Today we began our study of the “short story.” Beyond being merely a story that is short, short stories are a special genre with unique traits. Because they are brief, short stories don’t convey every possible description or detail that a longer work may delve into. Short stories also tend to start in the middle of the main action, rather than having a long expository part that gives a lot of contextual detail. Short stories are also different than novels in that they tend to portray one single, unified action. Novels can encompass all of the events in an entire life, whereas short stories tend to choose one single event.
Because of this last feature, short stories are ideal for helping us learn about this literary convention known as “plot.” The term “plot” simply refers to the sequence of events an author links up into one, unified action, and you can map these terms onto a kind of a graph to show how they work together to create a dramatic story.
Picture, if you will, a hill with a gentle rise on one side, and a rather precipitous drop on the other. Each of the terms below can be mapped onto this hill.
Before you get to the hill, as you walk along ground that is nearly flat, you hit the “exposition,” or the part of the story that gives the reader information about the characters and setting they need so they don’t get lost.
As you keep walking, the ground begins to rise. You have hit your first “conflict,” which is just a fancy word for a major problem or issue to be resolved in the plot. As conflict adds to conflict the ground gets steeper. This is known as “rising action.” Sometimes, rising action is accompanied by “foreshadowing,” which is a subtle hint an author gives you of things to come.
As you near the top of the rise, you approach the “climax,” which is the point of greatest dramatic tension, and the moment when the outcome is decided. Will the woman get her man? Will the frog turn into prince? Will the bomb explode? These are all questions that are finally answered as the story reaches its most climactic moment.

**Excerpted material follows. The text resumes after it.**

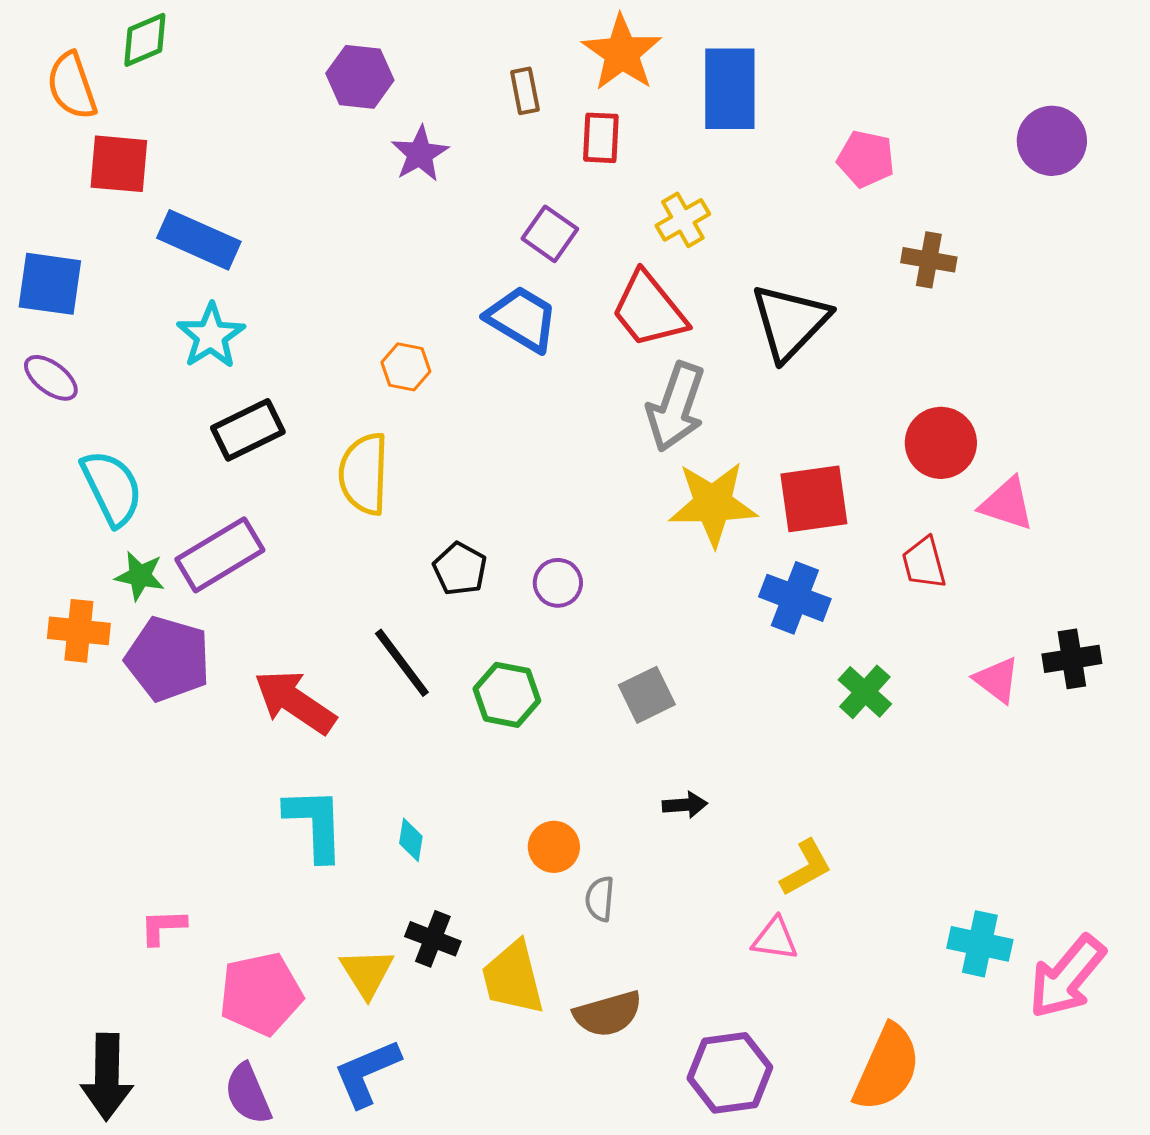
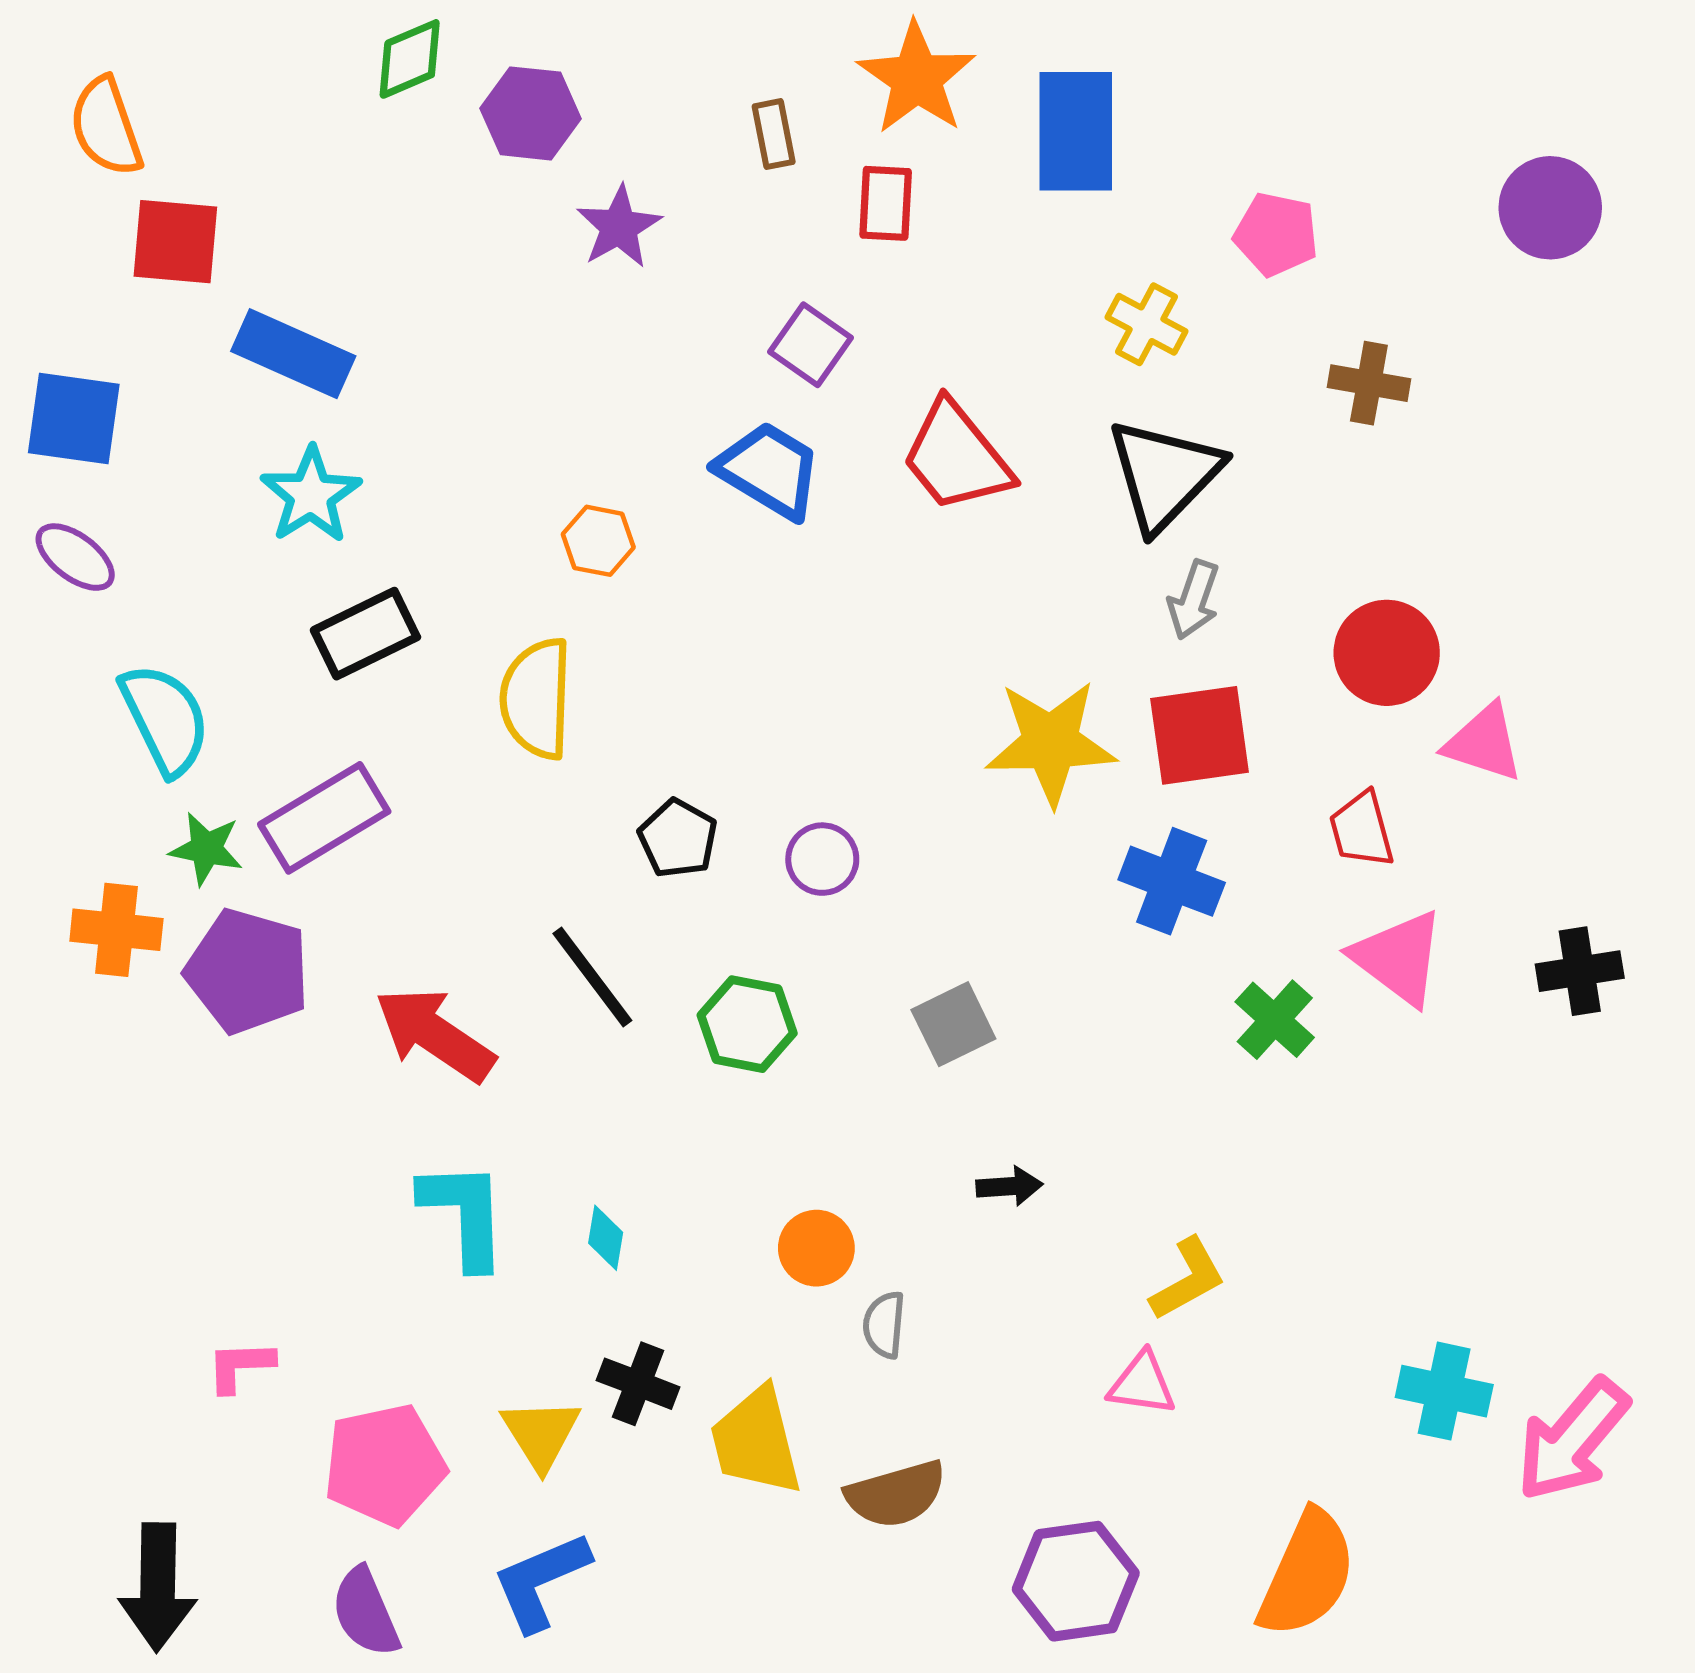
green diamond: (145, 40) -> (410, 59), moved
yellow cross: (683, 220) -> (1146, 324), moved, turned -32
gray arrow: (676, 407) -> (1194, 600), moved, size x0.6
pink triangle: (997, 680) -> (1398, 958), moved, size x1.4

After that, it’s a quick drop down through the “denouement,” which is a French word which means something like ” the untying of the knot.” You’re supposed to imagine that life, before conflict, was a smooth, untangled rope. As the author adds conflict, though, the rope becomes twisted and knotted. Each conflict adds a knot. At the end of the story, the author must resolve or address each conflict she created along the way, thus “untying” all the knots she created during the rising action. The “denouement” is also known as “falling action” or “resolution.” Short stories generally spend very little time on this “falling action,” usually leaving their readers’ splatted on the floor below after a dizzying fall from a dramatic climax.
So that’s all you need to know from today. We talked plot and read the story “A lickpenny lover,” by O. Henry, which exhibited all these traits of plot, and is also quite humorous, if you know anything about Coney Island, which my students do. Well, they do now. A fat lot of good it’ll do ’em now that the story’s ended…
Anyway, happy DPF to all, and to all a good night.